My thoughts on visiting Tirupathi, which those of faith will probably take exception to…..please remember, it’s only my personal opinion, and don’t take offence.
Why do we adhere to a faith where even communion with God has to be achieved by “contacts”? After finding that In Tirupathi (that’s the way to say it…it means, the Lord of all that is auspicious) one needs to pay for shorter lines, “special” sevas, and that people always seem to boast about the contacts they used to get the darshan, and (more seriously) after my sister-in-law and friends were, over several occasions, molested in the queue, so that the darshan was the last thing on our minds as we approached the “garbha graha”, I decided to stop going to Tirupathi. What’s wrong, I feel, with visiting the TTDC temples in, say, Bangalore or Chennai? Is God, indeed,so location-specific that one must use “special means” to get His darshan?
I do, in fact, avoid temples, gurudwaras and other public places of worship during “auspicious” days, when all you are doing for the most part is looking at the back of the devotee in front of you, and trying not to be jostled by the (often sweaty) crowd milling about you. I found a very good exception in the orderly queues at the Hare Krishna temple (ISKCON) at Bangalore, where people are asked to step from one marble tile to another, each time, chanting a devotional mantra. This removes the element of hurry and jostling, and keeps one’s mind on the devotional aspect.

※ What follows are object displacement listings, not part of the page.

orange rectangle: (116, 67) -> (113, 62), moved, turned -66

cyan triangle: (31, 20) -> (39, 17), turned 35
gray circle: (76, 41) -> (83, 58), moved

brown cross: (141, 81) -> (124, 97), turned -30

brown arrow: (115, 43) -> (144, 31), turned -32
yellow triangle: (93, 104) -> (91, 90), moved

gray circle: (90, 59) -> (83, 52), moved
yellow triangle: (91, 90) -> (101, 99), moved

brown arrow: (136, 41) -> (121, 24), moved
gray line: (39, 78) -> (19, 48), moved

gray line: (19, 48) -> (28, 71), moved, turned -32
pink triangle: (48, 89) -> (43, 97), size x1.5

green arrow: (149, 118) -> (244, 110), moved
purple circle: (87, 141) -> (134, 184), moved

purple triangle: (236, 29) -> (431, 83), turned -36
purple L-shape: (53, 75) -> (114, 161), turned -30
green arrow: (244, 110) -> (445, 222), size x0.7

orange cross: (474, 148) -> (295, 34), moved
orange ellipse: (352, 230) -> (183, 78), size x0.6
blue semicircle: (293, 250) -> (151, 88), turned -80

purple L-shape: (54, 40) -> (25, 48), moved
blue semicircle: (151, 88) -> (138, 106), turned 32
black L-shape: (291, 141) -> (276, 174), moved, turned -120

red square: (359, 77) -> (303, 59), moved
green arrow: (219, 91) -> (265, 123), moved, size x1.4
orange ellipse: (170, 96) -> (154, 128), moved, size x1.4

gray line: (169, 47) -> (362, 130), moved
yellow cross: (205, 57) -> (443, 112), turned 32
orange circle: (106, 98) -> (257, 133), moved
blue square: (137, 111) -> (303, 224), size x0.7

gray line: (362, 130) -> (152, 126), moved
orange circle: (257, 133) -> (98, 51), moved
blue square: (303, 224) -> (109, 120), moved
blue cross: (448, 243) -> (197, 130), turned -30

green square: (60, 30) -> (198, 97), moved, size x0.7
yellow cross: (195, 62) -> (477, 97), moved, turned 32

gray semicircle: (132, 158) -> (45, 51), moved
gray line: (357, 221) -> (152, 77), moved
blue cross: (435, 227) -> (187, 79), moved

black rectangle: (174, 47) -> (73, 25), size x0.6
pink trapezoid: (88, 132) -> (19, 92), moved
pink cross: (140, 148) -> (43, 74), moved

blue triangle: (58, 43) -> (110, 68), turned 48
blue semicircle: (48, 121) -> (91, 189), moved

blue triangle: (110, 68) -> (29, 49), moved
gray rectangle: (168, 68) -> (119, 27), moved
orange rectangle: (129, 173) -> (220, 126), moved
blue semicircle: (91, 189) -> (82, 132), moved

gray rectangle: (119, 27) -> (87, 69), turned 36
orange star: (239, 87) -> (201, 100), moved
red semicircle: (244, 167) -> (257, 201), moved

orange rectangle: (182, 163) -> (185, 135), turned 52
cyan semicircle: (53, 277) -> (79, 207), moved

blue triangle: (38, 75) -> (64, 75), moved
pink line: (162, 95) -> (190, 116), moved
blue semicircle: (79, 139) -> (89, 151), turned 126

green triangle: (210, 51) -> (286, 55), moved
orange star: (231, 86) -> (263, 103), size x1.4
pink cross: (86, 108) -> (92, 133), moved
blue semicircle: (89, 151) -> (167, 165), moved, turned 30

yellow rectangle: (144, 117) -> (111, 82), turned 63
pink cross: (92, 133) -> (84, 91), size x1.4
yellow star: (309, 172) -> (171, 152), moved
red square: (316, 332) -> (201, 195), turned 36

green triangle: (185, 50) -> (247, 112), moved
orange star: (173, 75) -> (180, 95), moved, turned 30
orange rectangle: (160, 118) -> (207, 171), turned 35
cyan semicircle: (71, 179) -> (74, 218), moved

I would like to hear other points of view, because I can appreciate that there must be something special in the Tirupathi darshan to make people willing to undergo so much hardship, and call in so many favours, to get it. I do remember, in spite of the crowds,heat and dirt, a feeling of sanctity and upliftmet at the “sannidhi” of Meenakshi in Madurai, and Akhilandeswari in Thiruvaanaikkaval, that I have never been able to explain rationally.